January 27, 2009

Silhouettes tell stories

Trees, silhouetted

If you haven’t got a camera, paint; if you cannot paint, write.

The weekend before last, I went to the park two days in a row. On the Saturday it was achingly cold, but I didn’t notice til I’d been outside at length. Regretting not bringing a camera, I put the view to memory and wished I could paint.

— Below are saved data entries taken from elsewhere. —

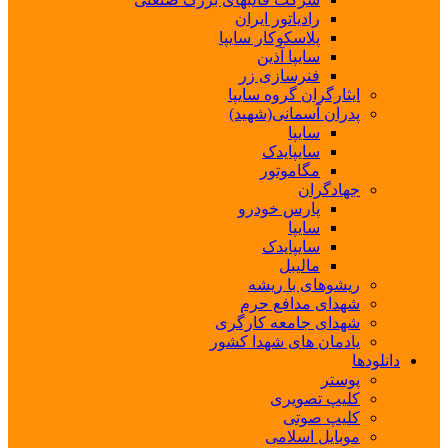
رادیاتور ایران
پلاسکوکار سایپا
سایپا آذین
فنرسازی زر
ایثارگران گروه سایپا
پدران آسمانی(شهید)
سایپا
سایپایدک
مگاموتور
جهادگران
پارس خودرو
سایپا
سایپایدک
مالیبل
ریشوهای با ریشه
شهدای مدافع حرم
شهدای جامعه کارگری
یادمان های شهدا کشور
دانلودها
پوستر
کلیپ تصویری
کلیپ صوتی
موبایل اسلامی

The fog was still on its extended visit; however, it had broken away from the shore and hovered, almost still, above the water, who knows how close to the other shore. As the sun crawled away behind trees and the horizon, it glowed against a ship’s bow; reflected off Belcarra’s houses and the power station up the Arm; coloured the fog. The water deemed itself a deep blue with hints of grey and purple, and as it met the fog a strong but organic line formed between the two, harmoniously, one disappearing into the other. And as the colour noticeably became fog, it moved from blue into a thick and solid but desaturated purple, then upward increasingly more pastel until it touched the sky in wisps and rolls. Behind it the sky was a pale yellow, white, eventually blue somewhere above. The fog stood out from it, blended into it, touched it and made the dark, jagged slopes in the distance disappear.

Trees, silhouetted


Trees, silhouetted

Around the curve of the inlet, another ship waited, creeping still in the fog. It had that eerie sense about it, as one might find in foggy harbours, but the detail was not lost, just faded. Its largesse made it feel close, yet the fog played with distance. A grimace washed over my serene face when a plume of dark grey smoke suddenly rose from the smokestack; so that is what goes into the air.

Trees, silhouetted

At the shore, three ducks I had never seen before — that is, their species was unfamiliar — darted through the water fetching and gobbling down fish. It seemed perhaps that they were vacationing from another place, and as I tend little to visit the park in the wintertime, it’s possible I’ve always missed them. Some are here for a fleeting time before moving on. Their heads resembled that of a woodpecker, yet they were clearly able to swim underwater so it ought to have been some kind of duck. My eldest niece who joined me enjoyed watching them, and asking if such-and-such was a fish or a whale bumping out of the water; no such luck. Soon a large, gnarly tree trunk with roots and branches floated by as if a man on a wooden bed. It was perhaps the oddest thing I’ve ever seen afloat. She was mesmerized. I was stunned by the whole view.

Trees, silhouetted

Sunday we visited again, earlier in the day so as to catch the sun. Fortunately this time I brought a camera along. I don’t see the colours some painters see in silhouetted tree branches but I see the shapes of them and the shapes and colours of the negative spaces between them. The water was incredibly still, and sparkled in the sunlight. Can you tell what it is that is my muse?